Max-Delbrück-Center for Molecular Medicine in the Helmholtz Association, 13092 Berlin, Germany.
Institute of Virology, Charité-Universitätsmedizin, 10117 Berlin, Germany.
J Proteome Res. 2022 Jun 3;21(6):1575-1587. doi: 10.1021/acs.jproteome.2c00198. Epub 2022 May 24.
Phosphoproteomics routinely quantifies changes in the levels of thousands of phosphorylation sites, but functional analysis of such data remains a major challenge. While databases like PhosphoSitePlus contain information about many phosphorylation sites, the vast majority of known sites is not assigned to any protein kinase. Assigning changes in the phosphoproteome to the activity of individual kinases therefore remains a key challenge. A recent large-scale study systematically identified in vitro substrates for most human protein kinases. Here, we reprocessed and filtered these data to generate an (iKiP-DB). We show that iKiP-DB can accurately predict changes in kinase activity in published phosphoproteomic data sets for both well-studied and poorly characterized kinases. We apply iKiP-DB to a newly generated phosphoproteomic analysis of SARS-CoV-2 infected human lung epithelial cells and provide evidence for coronavirus-induced changes in host cell kinase activity. In summary, we show that iKiP-DB is widely applicable to facilitate the functional analysis of phosphoproteomic data sets.
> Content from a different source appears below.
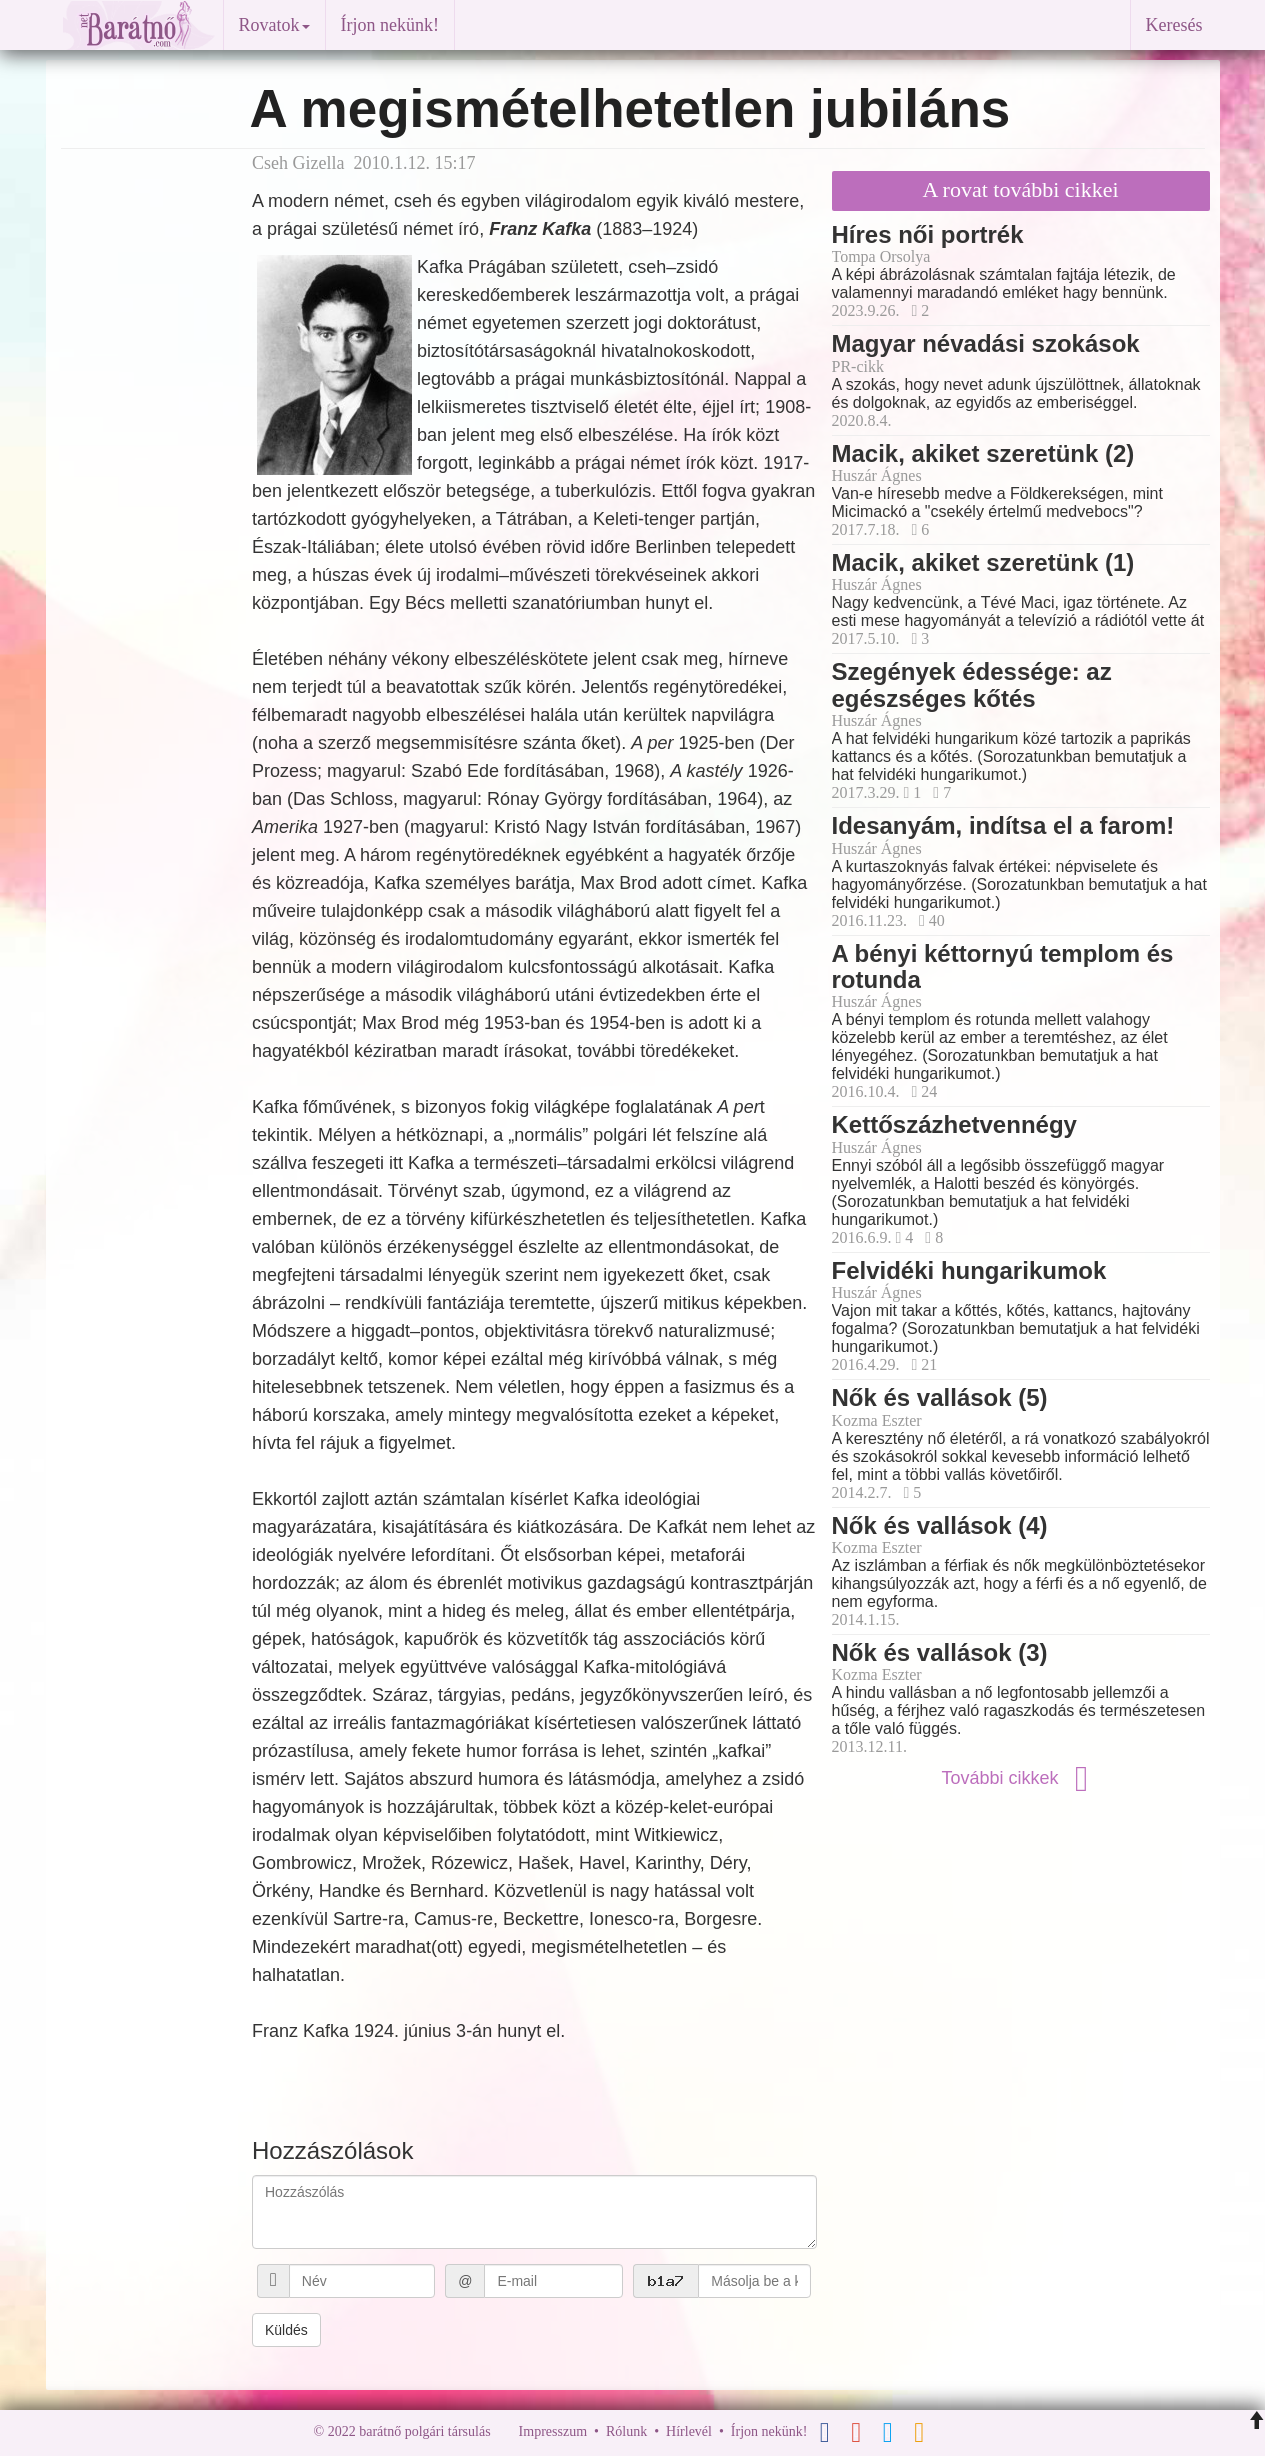 The height and width of the screenshot is (2456, 1265). What do you see at coordinates (1020, 1778) in the screenshot?
I see `További cikkek` at bounding box center [1020, 1778].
磷酸化蛋白质组学通常可定量检测数千个磷酸化位点水平的变化,但此类数据的功能分析仍然是一个主要挑战。虽然像 PhosphoSitePlus 这样的数据库包含了许多磷酸化位点的信息,但绝大多数已知的磷酸化位点都没有被分配给任何蛋白激酶。因此,将磷酸蛋白质组的变化分配给单个激酶的活性仍然是一个关键挑战。最近的一项大规模研究系统地鉴定了大多数人类蛋白激酶的体外底物。在这里,我们重新处理和过滤了这些数据,生成了一个 (iKiP-DB)。我们表明,iKiP-DB 可以准确预测已发表的磷酸蛋白质组数据集以及研究较好和研究较差的激酶的激酶活性变化。我们将 iKiP-DB 应用于新生成的 SARS-CoV-2 感染人肺上皮细胞的磷酸蛋白质组分析,并提供了冠状病毒引起宿主细胞激酶活性变化的证据。总之,我们表明,iKiP-DB 广泛适用于促进磷酸蛋白质组数据集的功能分析。